Records excerpted from a collection:
((

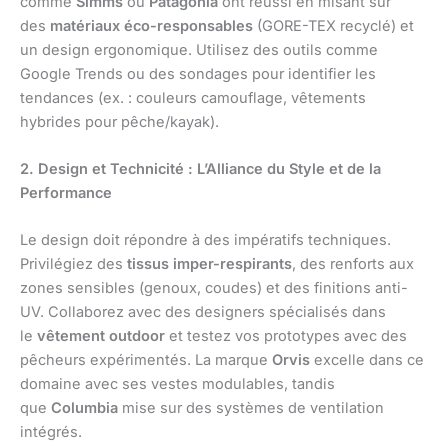
comme
Simms
ou
Patagonia
ont réussi en misant sur
des
matériaux éco-responsables
(GORE-TEX recyclé) et
un design ergonomique. Utilisez des outils comme
Google Trends ou des sondages pour identifier les
tendances (ex. : couleurs camouflage, vêtements
hybrides pour pêche/kayak).
2. Design et Technicité : L’Alliance du Style et de la
Performance
Le design doit répondre à des impératifs techniques.
Privilégiez des
tissus imper-respirants
, des renforts aux
zones sensibles (genoux, coudes) et des finitions anti-
UV. Collaborez avec des designers spécialisés dans
le
vêtement outdoor
et testez vos prototypes avec des
pêcheurs expérimentés. La marque
Orvis
excelle dans ce
domaine avec ses vestes modulables, tandis
que
Columbia
mise sur des systèmes de ventilation
intégrés.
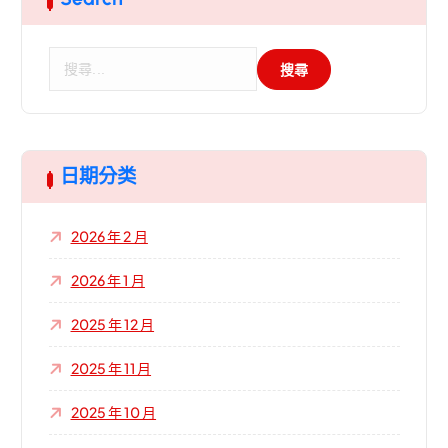
搜
尋
關
鍵
字
:
日期分类
2026 年 2 月
2026 年 1 月
2025 年 12 月
2025 年 11 月
2025 年 10 月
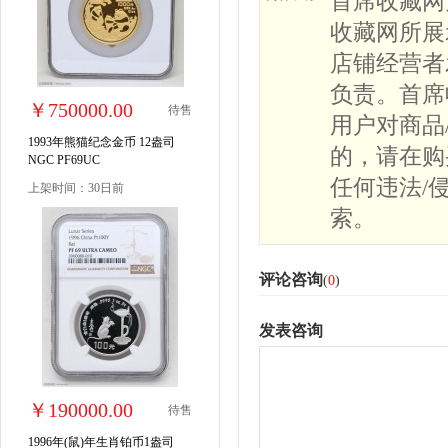
首席收藏网
收藏网所展
店铺经营者
负责。首席
￥750000.00
待售
用户对商品
1993年熊猫纪念金币 12盎司
的，请在购
NGC PF69UC
任何违法/
上架时间：30日前
索。
评论咨询
(
0
)
发表咨询
￥190000.00
待售
1996年(鼠)年生肖铂币1盎司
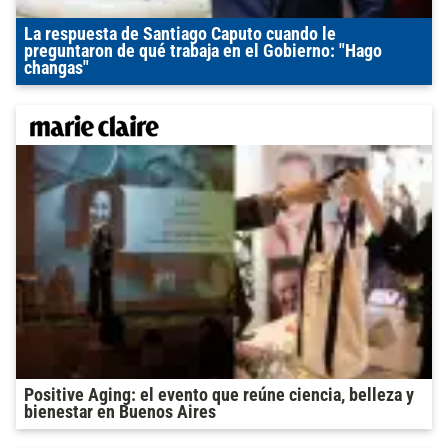
La respuesta de Santiago Caputo cuando le
preguntaron de qué trabaja en el Gobierno: "Hago
changas"
Positive Aging: el evento que reúne ciencia, belleza y
bienestar en Buenos Aires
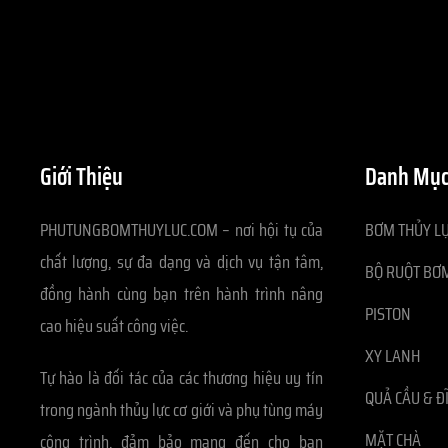
Giới Thiệu
Danh Mục
PHUTUNGBOMTHUYLUC.COM – nơi hội tụ của
BƠM THỦY LỰ
chất lượng, sự đa dạng và dịch vụ tận tâm,
BỘ RUỘT BƠM
đồng hành cùng bạn trên hành trình nâng
PISTON
cao hiệu suất công việc.
XY LANH
Tự hào là đối tác của các thương hiệu uy tín
QUẢ CẦU & Đ
trong ngành thủy lực cơ giới và phụ tùng máy
MẶT CHÀ
công trình, đảm bảo mang đến cho bạn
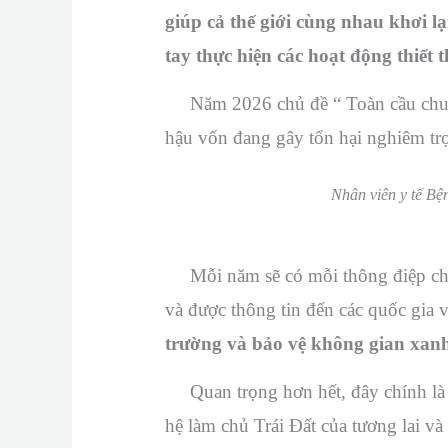
giúp cả thế giới cùng nhau khơi 
tay thực hiện các hoạt động thiết 
Năm 2026 chủ đề “ Toàn cầu chung 
hậu vốn đang gây tổn hại nghiêm trọ
Nhân viên y tế Bệ
Mỗi năm sẽ có mỗi thông điệp chín
và được thông tin đến các quốc gia v
trường và bảo vệ không gian xanh 
Quan trọng hơn hết, đây chính là n
hệ làm chủ Trái Đất của tương lai v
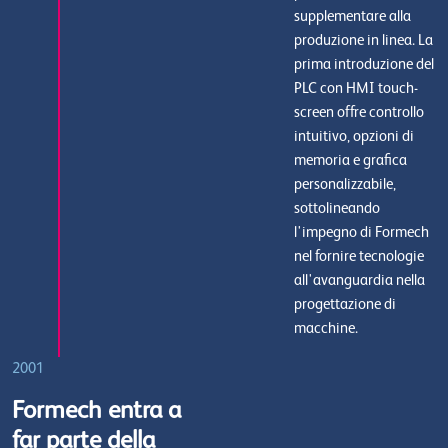
supplementare alla
produzione in linea. La
prima introduzione del
PLC con HMI touch-
screen offre controllo
intuitivo, opzioni di
memoria e grafica
personalizzabile,
sottolineando
l'impegno di Formech
nel fornire tecnologie
all'avanguardia nella
progettazione di
macchine.
2001
Formech entra a
far parte della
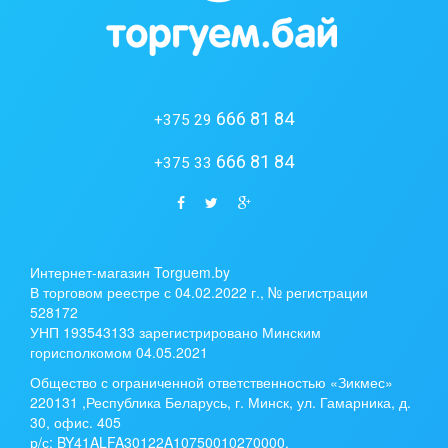
666 81 84
+375 29
666 81 84
+375 33
Интернет-магазин Torguem.by
В торговом реестре с 04.02.2022 г., № регистрации
528172
УНП 193543133 зарегистрировано Минским
горисполкомом 04.05.2021
Общество с ограниченной ответственностью «Зикмес»
220131 ,Республика Беларусь, г. Минск, ул. Гамарника, д.
30, офис. 405
р/с:
BY41ALFA30122A10750010270000
,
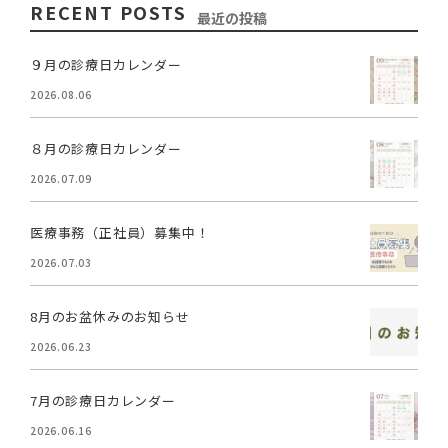
RECENT POSTS
最近の投稿
９月の診療日カレンダー
2026.08.06
８月の診療日カレンダー
2026.07.09
医療事務（正社員）募集中！
2026.07.03
8月のお盆休みのお知らせ
2026.06.23
7月の診療日カレンダー
2026.06.16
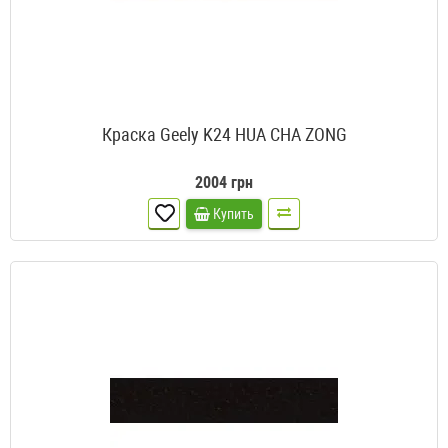
Краска Geely K24 HUA CHA ZONG
2004 грн
Купить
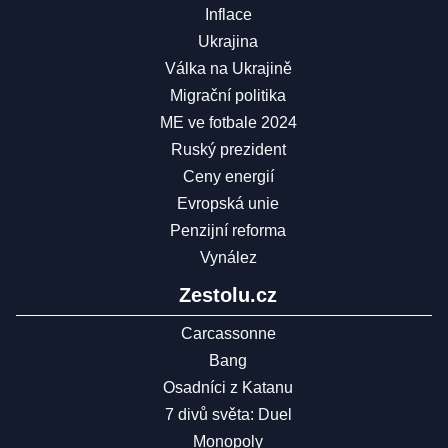
Inflace
Ukrajina
Válka na Ukrajině
Migrační politika
ME ve fotbale 2024
Ruský prezident
Ceny energií
Evropská unie
Penzijní reforma
Vynález
Zestolu.cz
Carcassonne
Bang
Osadníci z Katanu
7 divů světa: Duel
Monopoly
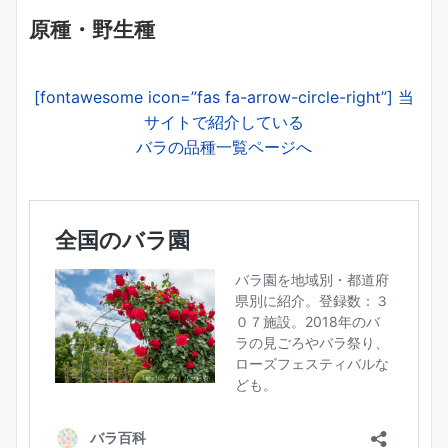
原種・野生種
[fontawesome icon=”fas fa-arrow-circle-right”] 当
サイトで紹介している
バラの品種一覧ページへ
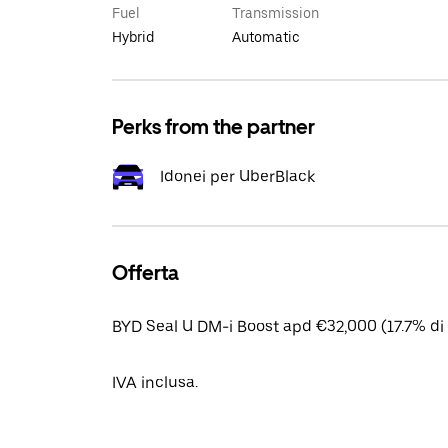
Fuel
Transmission
Hybrid
Automatic
Perks from the partner
Idonei per UberBlack
Offerta
BYD Seal U DM-i Boost apd €32,000 (17.7% di 
IVA inclusa.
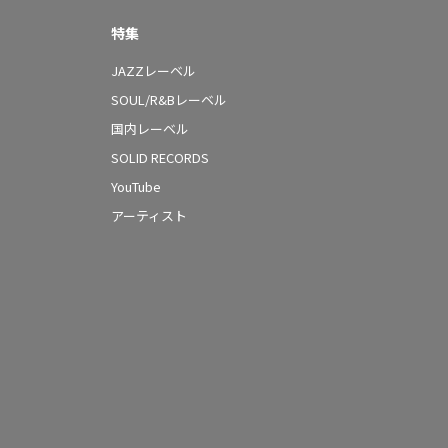
特集
JAZZレーベル
SOUL/R&Bレーベル
国内レーベル
SOLID RECORDS
YouTube
アーティスト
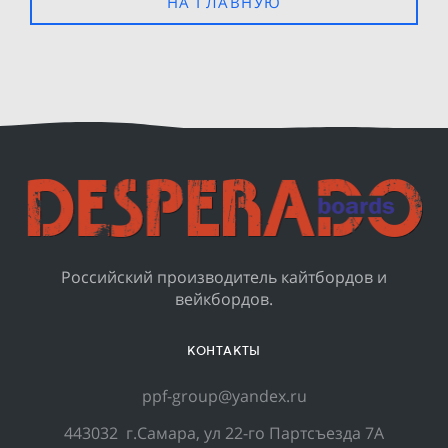
НА ГЛАВНУЮ
Российский производитель кайтбордов и
вейкбордов.
КОНТАКТЫ
ppf-group@yandex.ru
443032
г.Самара, ул 22-го Партсъезда 7А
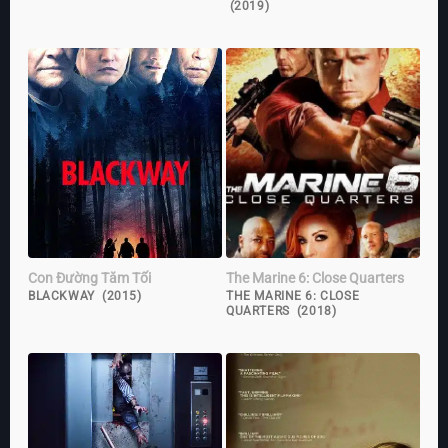
(2019)
Con Đường Tăm Tối
The Marine 6: Close Quarters
BLACKWAY (2015)
THE MARINE 6: CLOSE
QUARTERS (2018)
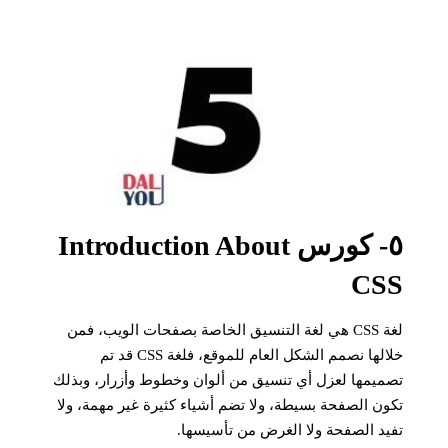
٥- كورس Introduction About
CSS
لغة CSS هي لغة التنسيق الخاصة بصفحات الويب، فمن
خلالها نصمم الشكل العام للموقع، فلغة CSS قد تم
تصميمها لعزل أي تنسيق من ألوان وخطوط وأزرار، وبذلك
تكون الصفحة بسيطة، ولا تضم أشياء كثيرة غير مهمة، ولا
تفيد الصفحة ولا الغرض من تأسيسها.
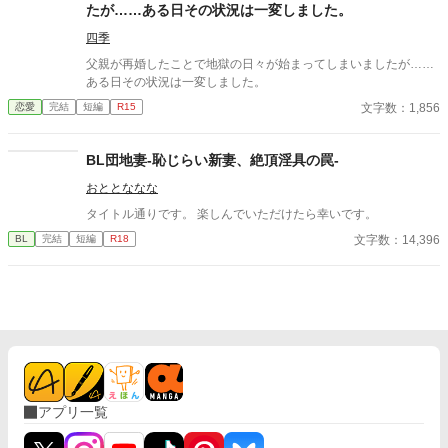
たが……ある日その状況は一変しました。
四季
父親が再婚したことで地獄の日々が始まってしまいましたが……
ある日その状況は一変しました。
文字数：1,856
恋愛
完結
短編
R15
BL団地妻-恥じらい新妻、絶頂淫具の罠-
おととななな
タイトル通りです。 楽しんでいただけたら幸いです。
文字数：14,396
BL
完結
短編
R18
アプリ一覧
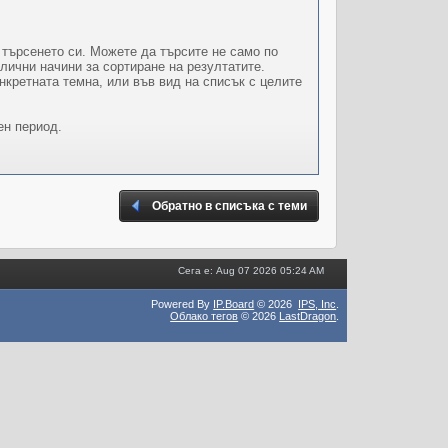
 търсенето си. Можете да търсите не само по
лични начини за сортиране на резултатите.
нкретната темна, или във вид на списък с целите
ен период.
Обратно в списъка с теми
Сега е: Aug 07 2026 05:24 AM
Powered By
IP.Board
© 2026
IPS,
Inc
.
Облако тегов
© 2026
LastDragon
.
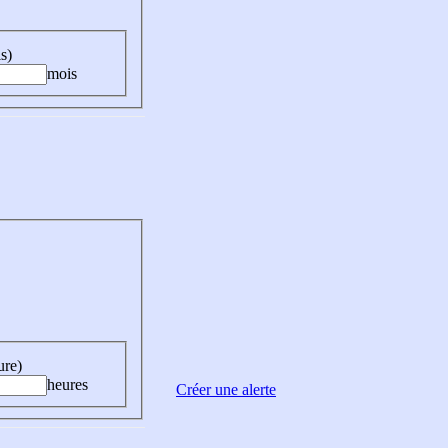
s)
mois
ure)
heures
Créer une alerte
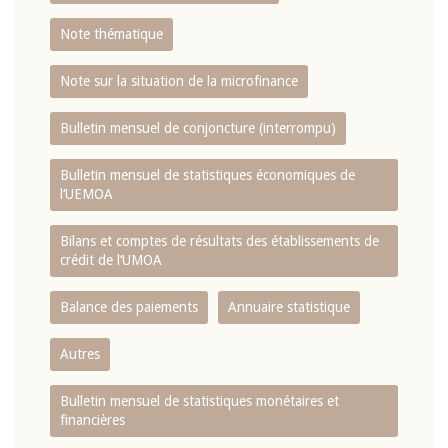
Note thématique
Note sur la situation de la microfinance
Bulletin mensuel de conjoncture (interrompu)
Bulletin mensuel de statistiques économiques de
l‘UEMOA
Bilans et comptes de résultats des établissements de
crédit de l‘UMOA
Balance des paiements
Annuaire statistique
Autres
Bulletin mensuel de statistiques monétaires et
financières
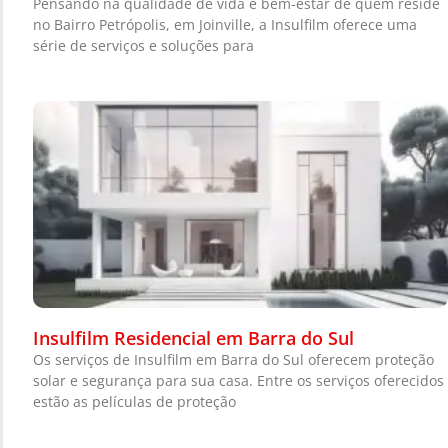
Pensando na qualidade de vida e bem-estar de quem reside
no Bairro Petrópolis, em Joinville, a Insulfilm oferece uma
série de serviços e soluções para
Insulfilm Residencial em Barra do Sul
Os serviços de Insulfilm em Barra do Sul oferecem proteção
solar e segurança para sua casa. Entre os serviços oferecidos
estão as películas de proteção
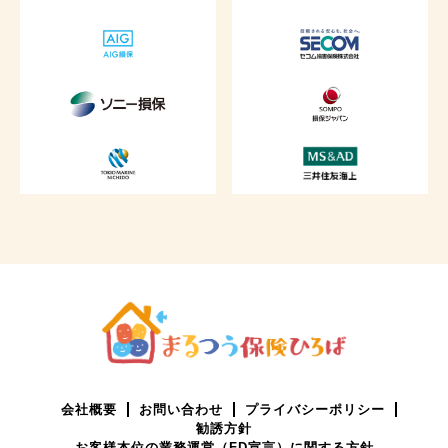
会社概要
お問い合わせ
プライバシーポリシー
勧誘方針
お客様本位の業務運営（FD宣言）に関する方針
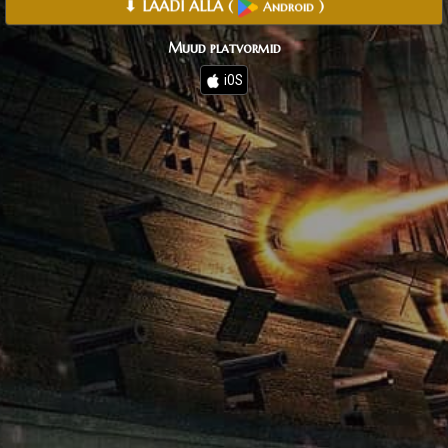
⬇ LAADI ALLA
(
)
Android
Muud platvormid
iOS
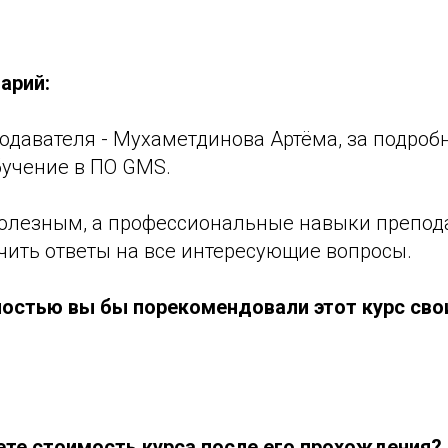
арий:
одавателя - Мухаметдинова Артёма, за подроб
бучение в ПО GMS.
полезным, а профессиональные навыки препод
чить ответы на все интересующие вопросы.
ностью вы бы порекомендовали этот курс сво
ете стоимость курса после его прохождения?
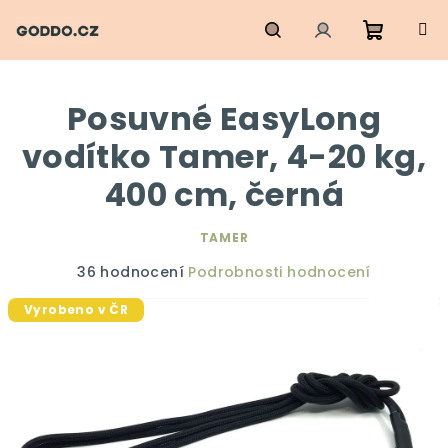
Přejít
na
obsah
Nákupn
Hledat
Přihlášení
Posuvné EasyLong
košík
vodítko Tamer, 4-20 kg,
400 cm, černá
TAMER
Průměrné
36 hodnocení
Podrobnosti hodnocení
hodnocení
Vyrobeno v ČR
produktu
je
5,0
z
5
hvězdiček.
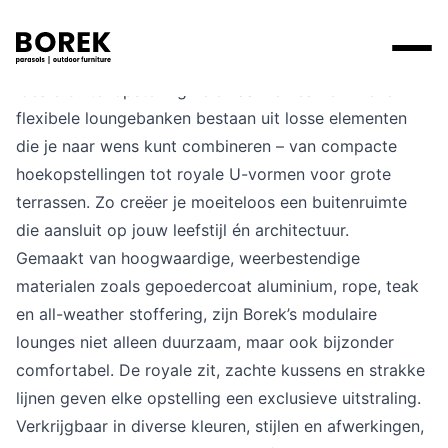
Met de modulaire lounges van Borek stel je jouw
ideale buitenopstelling helemaal zelf samen. Deze
Producten
flexibele loungebanken bestaan uit losse elementen
die je naar wens kunt combineren – van compacte
Zoek
Collecties
hoekopstellingen tot royale U-vormen voor grote
Alle producten
Ontdek onze merken
Verkooppunten
terrassen. Zo creëer je moeiteloos een buitenruimte
Merken
die aansluit op jouw leefstijl én architectuur.
Tafels
Borek
Flagship stores
Gemaakt van hoogwaardige, weerbestendige
Projecten
Lounge
Max & Luuk
Premium stores
materialen zoals gepoedercoat aluminium, rope, teak
en all-weather stoffering, zijn Borek’s modulaire
Verkooppunten
Parasols
Yoi
Verkooppunten zoeken
lounges niet alleen duurzaam, maar ook bijzonder
comfortabel. De royale zit, zachte kussens en strakke
Stoelen
Designers
lijnen geven elke opstelling een exclusieve uitstraling.
Ligbedden
Verkrijgbaar in diverse kleuren, stijlen en afwerkingen,
Prijscatalogi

))

**Exercise instructions:** Lines, not occurrences, are what count: report how many lines of the records above include the word "Barra", and nothing else.

**Solution:** 2